Now, if you want to play with WiFi, fine. If you can kick loose $60 a month and startup hardware costs in the $200 range, you can get an "EVDO card", which is PCMCIA from a company like Verizon. It's basically a complete cellphone on a card that gives you a DSL-grade connection in urban areas, dial-up speed anywhere a Verizon cellphone signal works. $60/mo "unlimited" - unlimited airtime, but the rules of use rule out massive file transfers on a regular basis (they don't yet have enough shared bandwidth) and if you violate the "terms of use" too often they'll cancel you (ug!).
Not quite. If you're in an area supported by the EVDO network, you'll get upwards of xDSL speed (UP TO 2Mbps). However, those areas are still pretty limited. If you can't get EVDO, you'll fall back to 1xRTT (the older network) and get something between dialup and ISDN speeds. It's advertised as 144kbps, but it's less than that in most cases. If you're not on either network, you'll get standard dialup via the cellular network, which gives you something like 19.2kbps throughput.
I haven't heard anything about getting disconnected for excessive use. I've been using it since the old 1xRTT system went public 4 years ago. I and many of my coworkers use it for business purposes. I've had my bandwidth counter show total transfers in the hundreds of megs for a session.
All that said, I've had usable bandwidth from the DC area on down to almost North Carolina via I-95. I've also had connectivity most of the way down I66 from NoVa to I81 and most of I81 from Front Royal to Roanoke. I was able to get connected in Gatlinburg, Tn with the old 1xRTT card, but the newer EVDO card with it's crappy antenna couldn't quite do it.

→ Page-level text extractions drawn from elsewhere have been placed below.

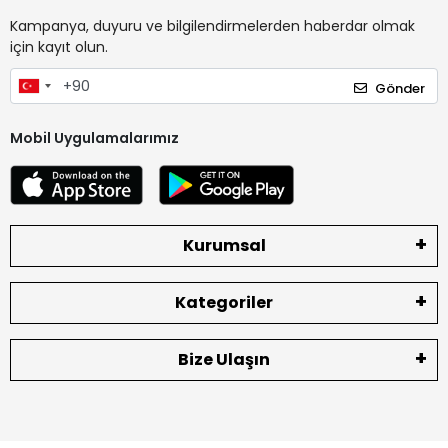
Kampanya, duyuru ve bilgilendirmelerden haberdar olmak
için kayıt olun.
Gönder
Mobil Uygulamalarımız
Kurumsal
Kategoriler
Bize Ulaşın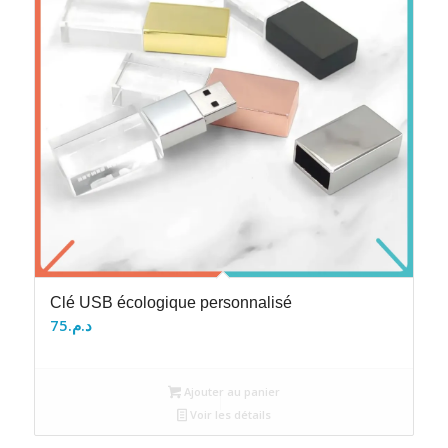
Clé USB écologique personnalisé
75
د.م.
Ajouter au panier
Voir les détails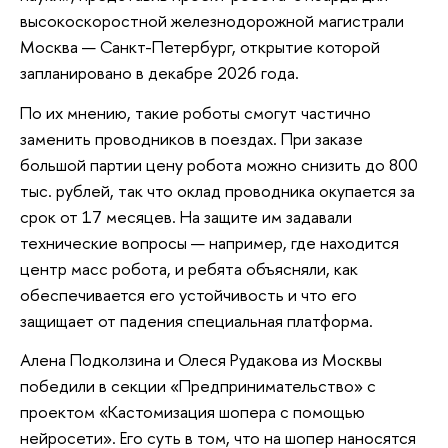
высокоскоростной железнодорожной магистрали
Москва — Санкт-Петербург, открытие которой
запланировано в декабре 2026 года.
По их мнению, такие роботы смогут частично
заменить проводников в поездах. При заказе
большой партии цену робота можно снизить до 800
тыс. рублей, так что оклад проводника окупается за
срок от 17 месяцев. На защите им задавали
технические вопросы — например, где находится
центр масс робота, и ребята объясняли, как
обеспечивается его устойчивость и что его
защищает от падения специальная платформа.
Алена Подколзина и Олеся Рудакова из Москвы
победили в секции «Предпринимательство» с
проектом «Кастомизация шопера с помощью
нейросети». Его суть в том, что на шопер наносятся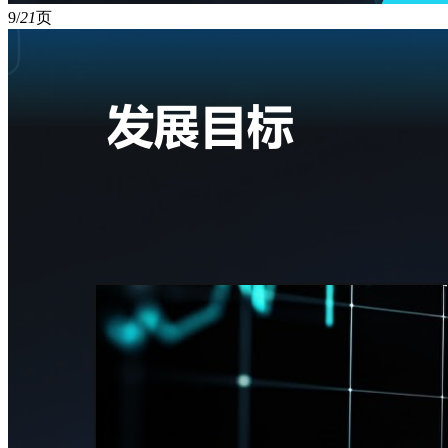
9/
21
页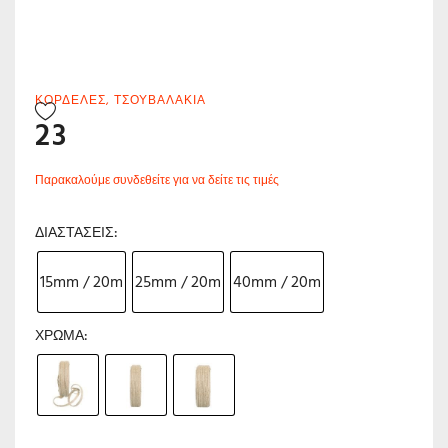
ΚΟΡΔΈΛΕΣ
,
ΤΣΟΥΒΑΛΆΚΙΑ
23
Παρακαλούμε συνδεθείτε για να δείτε τις τιμές
ΔΙΑΣΤΆΣΕΙΣ
15mm / 20m
25mm / 20m
40mm / 20m
ΧΡΏΜΑ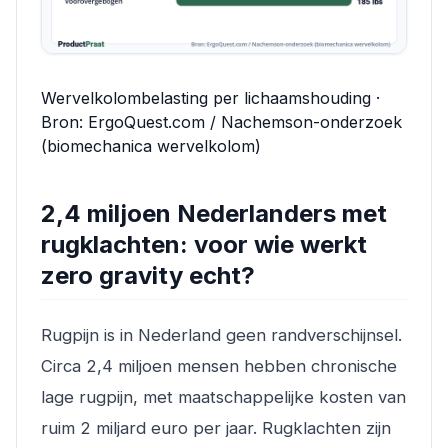
Wervelkolombelasting per lichaamshouding ·
Bron: ErgoQuest.com / Nachemson-onderzoek
(biomechanica wervelkolom)
2,4 miljoen Nederlanders met
rugklachten: voor wie werkt
zero gravity echt?
Rugpijn is in Nederland geen randverschijnsel.
Circa 2,4 miljoen mensen hebben chronische
lage rugpijn, met maatschappelijke kosten van
ruim 2 miljard euro per jaar. Rugklachten zijn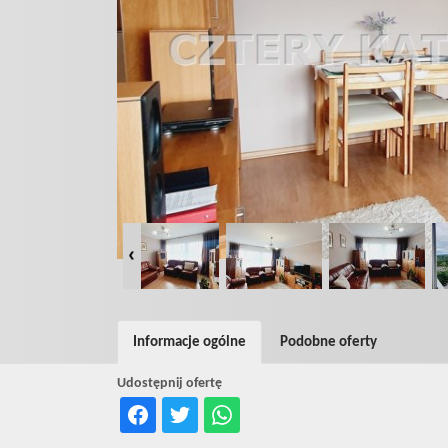
Informacje ogólne
Podobne oferty
Udostępnij ofertę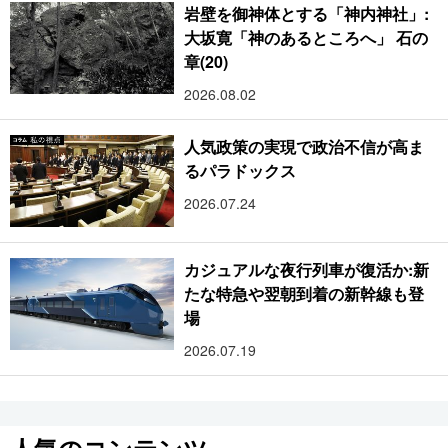
岩壁を御神体とする「神内神社」:
大坂寛「神のあるところへ」 石の
章(20)
2026.08.02
人気政策の実現で政治不信が高ま
るパラドックス
2026.07.24
カジュアルな夜行列車が復活か:新
たな特急や翌朝到着の新幹線も登
場
2026.07.19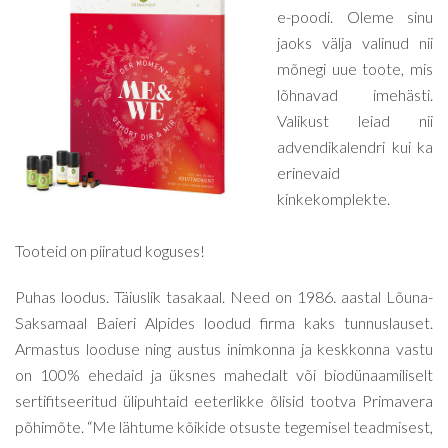
e-poodi. Oleme sinu
jaoks välja valinud nii
mõnegi uue toote, mis
lõhnavad imehästi.
Valikust leiad nii
advendikalendri kui ka
erinevaid
kinkekomplekte.
Tooteid on piiratud koguses!
Puhas loodus. Täiuslik tasakaal. Need on 1986. aastal Lõuna-
Saksamaal Baieri Alpides loodud firma kaks tunnuslauset.
Armastus looduse ning austus inimkonna ja keskkonna vastu
on 100% ehedaid ja üksnes mahedalt või biodünaamiliselt
sertifitseeritud ülipuhtaid eeterlikke õlisid tootva Primavera
põhimõte. “Me lähtume kõikide otsuste tegemisel teadmisest,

If you're in an area with lots of WiFi access points, I'd stick with that. It's faster and cheaper (assuming free access). The Verizon system works well, but it's like having another cellphone with all of it's related contracts, etc. With broandband, WiFi, etc becoming more common, I rarely pull out the Aircard anymore. In fact, the times when I do need it due to lack of WiFI, I'm out of area or I'm riding in a car going on a trip.
I agree completly on the antenna aspect.
Disclosure time: I WORK FOR VERIZON, BUT NOT THE WIRELESS GROUP. MY VZW PRODUCTS AND ACCOUNTS ARE IDENTICAL TO WHAT CONSUMERS GET.